Why is the book depressing? Is it because it reminds us of a painful episode in Jewish history, where Jews expelled Jews from their land? Or because no matter how we view the disengagement, we must feel sympathy with the pain of those evacuees, who have lost their entire life and livelihood because of the disengagement? Or because after the disengagement, we thought that peace would come, but instead Gaza wasted the opportunity and continued to fight?
No, the book is depressing because not one of the rabbis talked about the fundamental immorality of the settlers being in Gush Katif in the first place, nor the suffering that the Palestinians underwent as a result of this toevah.
I don't expect people like Rabbi Yitzhak Levy, Ezra Bick, Hanan Porat, etc., to have much of a moral conscience when it comes to Palestinians.
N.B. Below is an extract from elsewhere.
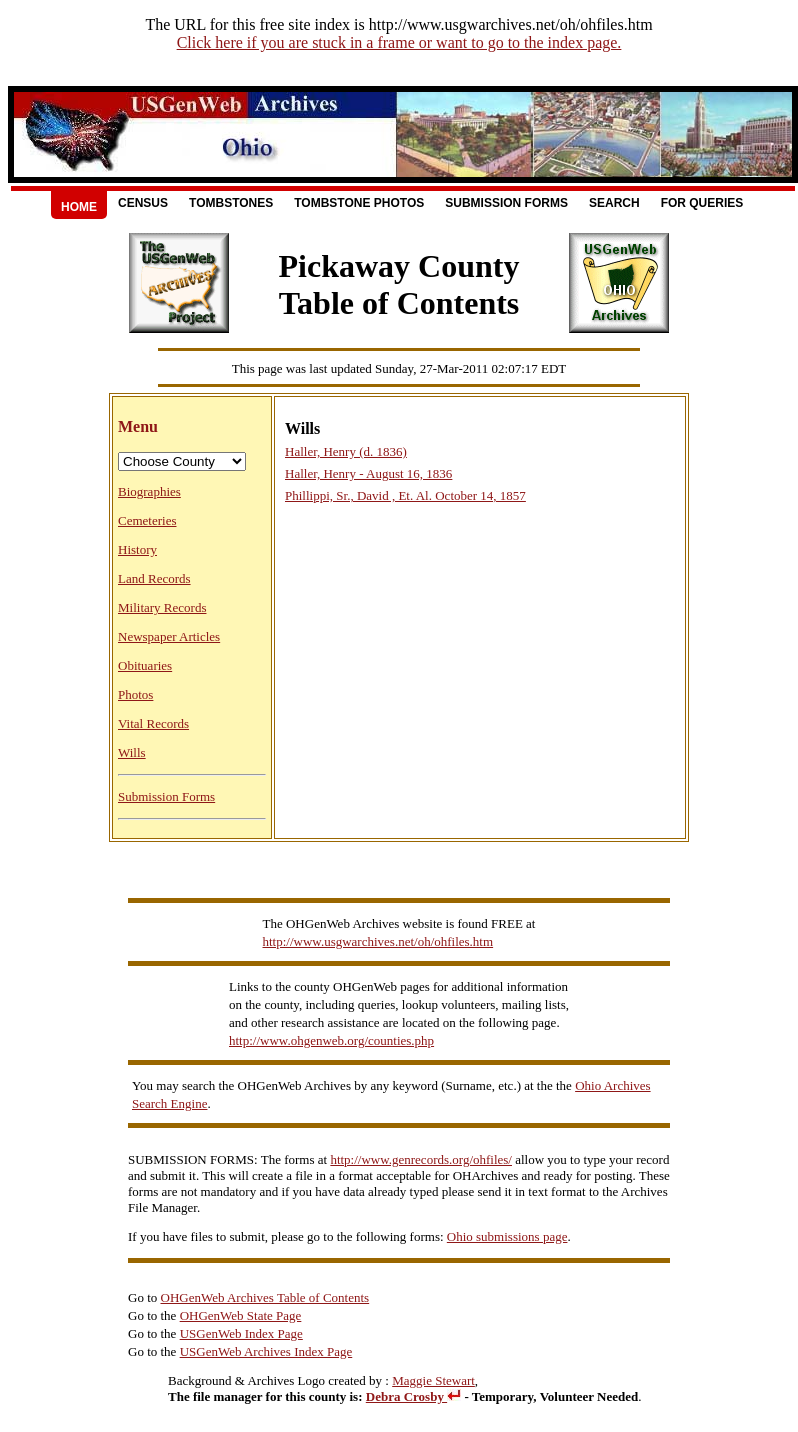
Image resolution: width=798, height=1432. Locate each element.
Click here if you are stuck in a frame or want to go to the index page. (399, 42)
These are mafia-moralists who care only about their tribe.
I would have hoped for something from Rav Aharon Lichtenstein, although his march to the political right has not been unnoticed. That was my disappointment.
Only one person -- Rav Aharon's son Moshe -- suggested, or perhaps, intimated, that the disengagement could not be disconnected from the way the settlers had treated the Palestinians. He did not make the connection between the Gush Katif settlement and the suffering of the Gazans...but he did raise the theological possibility, if I recall correctly, that the mistreatment of the Palestinians could not be ignored.
But other than that, nada...and that, my readers, is where Religious Zionism has been for a long time.